= Task to carry out =
Find the line that contains "Wiegand Reader (24, 703)" in the entries below. Write out that line and all that follow it, unchanged and alone.

Top of Extracted records

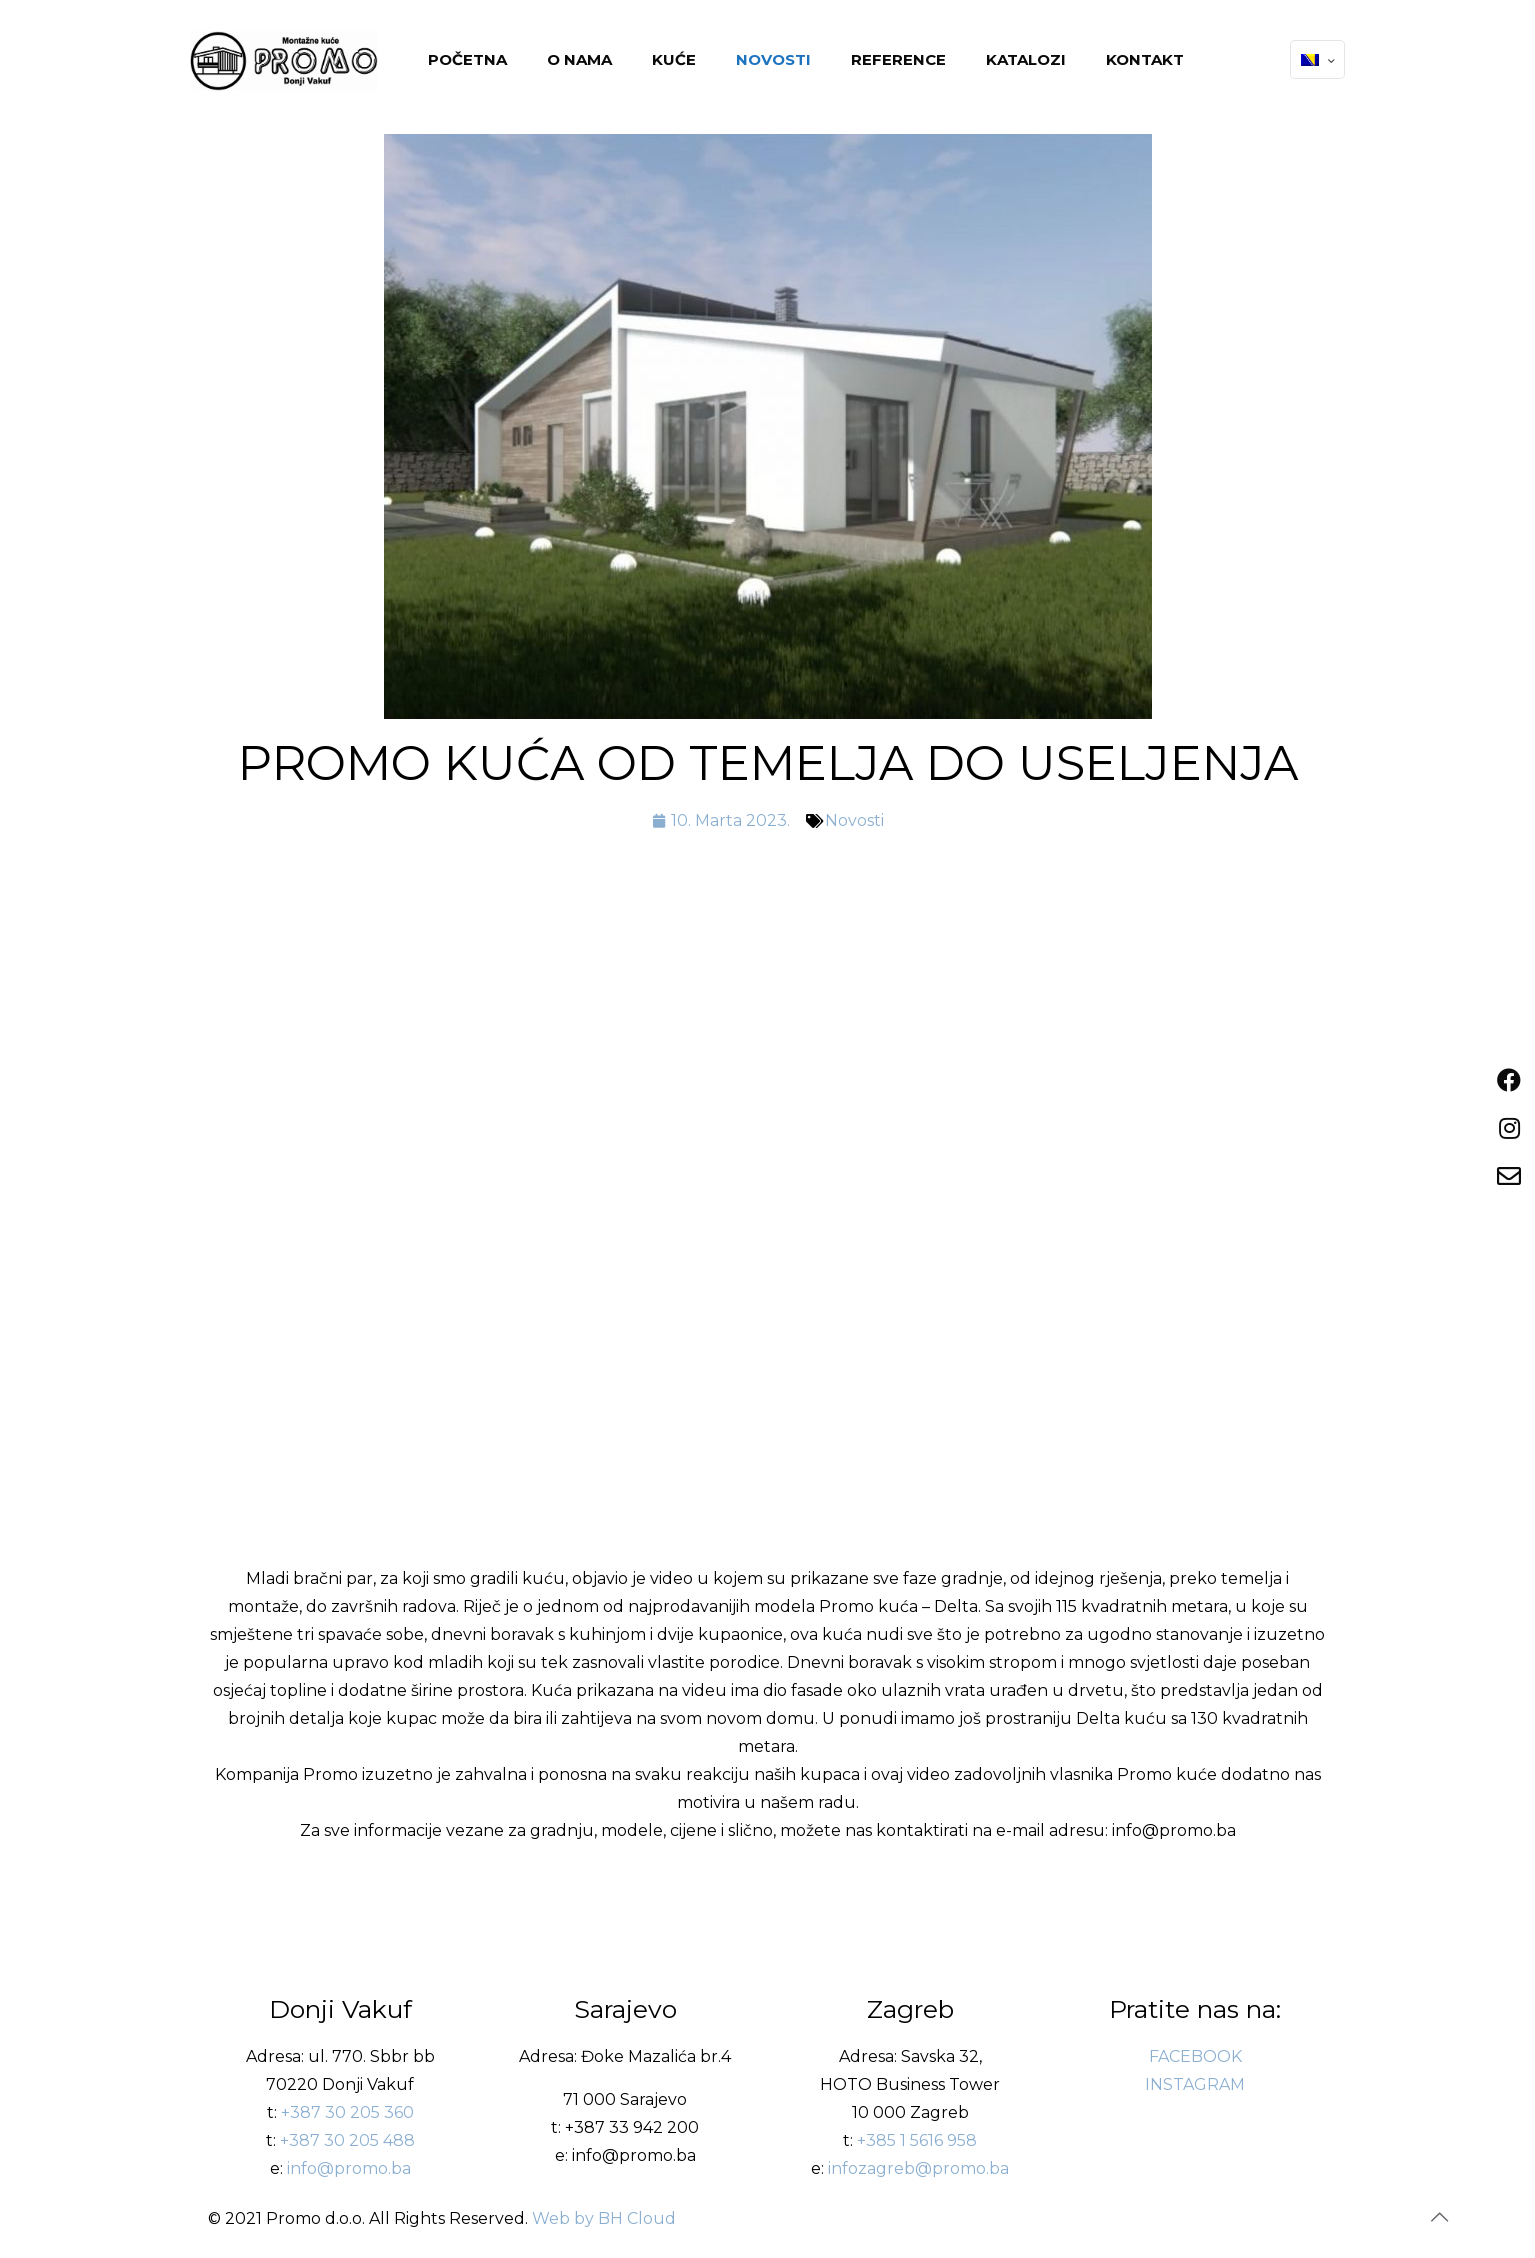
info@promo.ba (349, 2168)
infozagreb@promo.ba (918, 2168)
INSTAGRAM (1195, 2084)
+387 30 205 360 (347, 2112)
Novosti (854, 820)
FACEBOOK (1195, 2056)
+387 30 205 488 (347, 2140)
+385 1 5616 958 (917, 2140)
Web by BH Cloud (604, 2218)
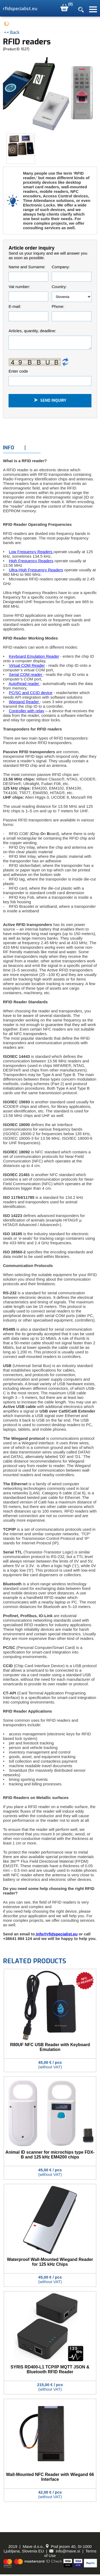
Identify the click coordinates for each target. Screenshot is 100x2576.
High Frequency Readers (31, 562)
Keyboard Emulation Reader (34, 658)
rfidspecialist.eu (20, 9)
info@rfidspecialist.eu (56, 1935)
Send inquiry (50, 402)
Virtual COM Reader (27, 667)
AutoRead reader (24, 685)
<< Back (11, 32)
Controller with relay (26, 712)
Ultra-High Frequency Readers (36, 571)
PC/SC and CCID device (30, 694)
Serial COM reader (26, 676)
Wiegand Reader (24, 703)
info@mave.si (64, 2552)
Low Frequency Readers (31, 553)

Bottom of Extracted records

= Response box =
Wiegand Reader (24, 703)
info@mave.si (64, 2552)
Low Frequency Readers (31, 553)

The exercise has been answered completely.